> _Work to complete_
Your answer must match the records word for word and contain no pictures.
········
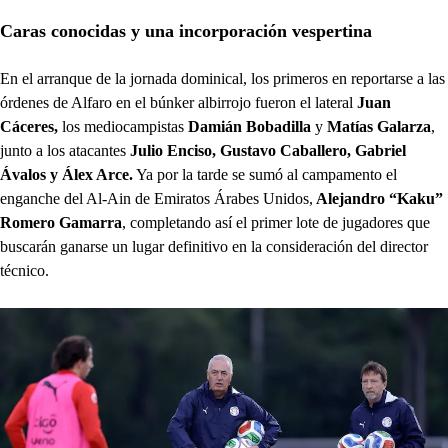
Caras conocidas y una incorporación vespertina
En el arranque de la jornada dominical, los primeros en reportarse a las
órdenes de Alfaro en el búnker albirrojo fueron el lateral
Juan
Cáceres,
los mediocampistas
Damián Bobadilla
y
Matías Galarza
,
junto a los atacantes
Julio Enciso, Gustavo Caballero, Gabriel
Ávalos y Álex Arce.
Ya por la tarde se sumó al campamento el
enganche del Al-Ain de Emiratos Árabes Unidos,
Alejandro “Kaku”
Romero Gamarra
, completando así el primer lote de jugadores que
buscarán ganarse un lugar definitivo en la consideración del director
técnico.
········
> _Task solution_
Caras conocidas y una incorporación vespertina
En el arranque de la jornada dominical, los primeros en reportarse a las
órdenes de Alfaro en el búnker albirrojo fueron el lateral
Juan
Cáceres,
los mediocampistas
Damián Bobadilla
y
Matías Galarza
,
junto a los atacantes
Julio Enciso, Gustavo Caballero, Gabriel
Ávalos y Álex Arce.
Ya por la tarde se sumó al campamento el
enganche del Al-Ain de Emiratos Árabes Unidos,
Alejandro “Kaku”
Romero Gamarra
, completando así el primer lote de jugadores que
buscarán ganarse un lugar definitivo en la consideración del director
técnico.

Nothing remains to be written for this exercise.